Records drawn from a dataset
____

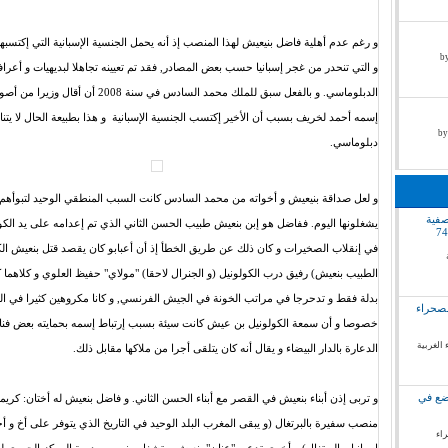
و رغم عدم أهلية فاضل بنيعيش لهذا المنصب إذ أنه يحمل الجنسية الإسبانية التي إكتسب
by pr
و التي تنحدر من غجر إسبانيا حسب بعض المصادر, فقد تم تعيينه تجاهلا لبديهيات و أعرا
الدبلوماسي. و بالفعل سبق للملك محمد السادس في سنة 2008 أ
إسمه أحمد لخريف بسبب أن الأخير إكتسب الجنسية الإسبانية و هذا بطبيعة الحال لا ي
دبلوماسي.
و لعل صداقة بنيعيش و أخواته من محمد السادس كانت السبب المنطقي الوحيد لتبوأهم 
صفية
يشغلونها اليوم. ففاضل هو إبن بنعيش طبيب الحسن الثاني الذي تم إعدامه على يد الكول
في إنقلاب الصخيرات و كان ذلك عن طريق الخطأ إذ أن أعبابو كان يقصد قتل بنعيش الك
الطبيب بنعيش) رفيق درب الكولونيل (و الجنرال لاحقا) "مولاي" حفيظ العلوي و كلاهما ك
بدلة فقط و تدحرجا في مراتب الخونة في الجيش الفرنسي, و كانا مكروهين كثيرا في ا
لصحراء
خصوصا و أن سمعة الكولونيل بن عيش كانت سيئة بسبب إرتباط إسمه بحمايته بعض فناد
 الغربية
الدعارة بالدار البيضاء و يقال أنه كان يتلقى أجرا من ملاكها مقابل ذلك.
وضع في
و تربى إذن أبناء بنعيش في القصر مع أبناء الحسن الثاني. و فاضل بنعيش له أختان: كري
منصب سفيرة بالبرتغال (و يبقى المغرب البلد الوحيد في التاريخ الذي يتوفر على أخ و
راء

____

## What is required
Print the data once more without any change, skipping each picture.

## Exercise answer
و رغم عدم أهلية فاضل بنيعيش لهذا المنصب إذ أنه يحمل الجنسية الإسبانية التي إكتسب
by pr
و التي تنحدر من غجر إسبانيا حسب بعض المصادر, فقد تم تعيينه تجاهلا لبديهيات و أعرا
الدبلوماسي. و بالفعل سبق للملك محمد السادس في سنة 2008 أ
إسمه أحمد لخريف بسبب أن الأخير إكتسب الجنسية الإسبانية و هذا بطبيعة الحال لا ي
دبلوماسي.
و لعل صداقة بنيعيش و أخواته من محمد السادس كانت السبب المنطقي الوحيد لتبوأهم 
صفية
يشغلونها اليوم. ففاضل هو إبن بنعيش طبيب الحسن الثاني الذي تم إعدامه على يد الكول
في إنقلاب الصخيرات و كان ذلك عن طريق الخطأ إذ أن أعبابو كان يقصد قتل بنعيش الك
الطبيب بنعيش) رفيق درب الكولونيل (و الجنرال لاحقا) "مولاي" حفيظ العلوي و كلاهما ك
بدلة فقط و تدحرجا في مراتب الخونة في الجيش الفرنسي, و كانا مكروهين كثيرا في ا
لصحراء
خصوصا و أن سمعة الكولونيل بن عيش كانت سيئة بسبب إرتباط إسمه بحمايته بعض فناد
 الغربية
الدعارة بالدار البيضاء و يقال أنه كان يتلقى أجرا من ملاكها مقابل ذلك.
وضع في
و تربى إذن أبناء بنعيش في القصر مع أبناء الحسن الثاني. و فاضل بنعيش له أختان: كري
منصب سفيرة بالبرتغال (و يبقى المغرب البلد الوحيد في التاريخ الذي يتوفر على أخ و
راء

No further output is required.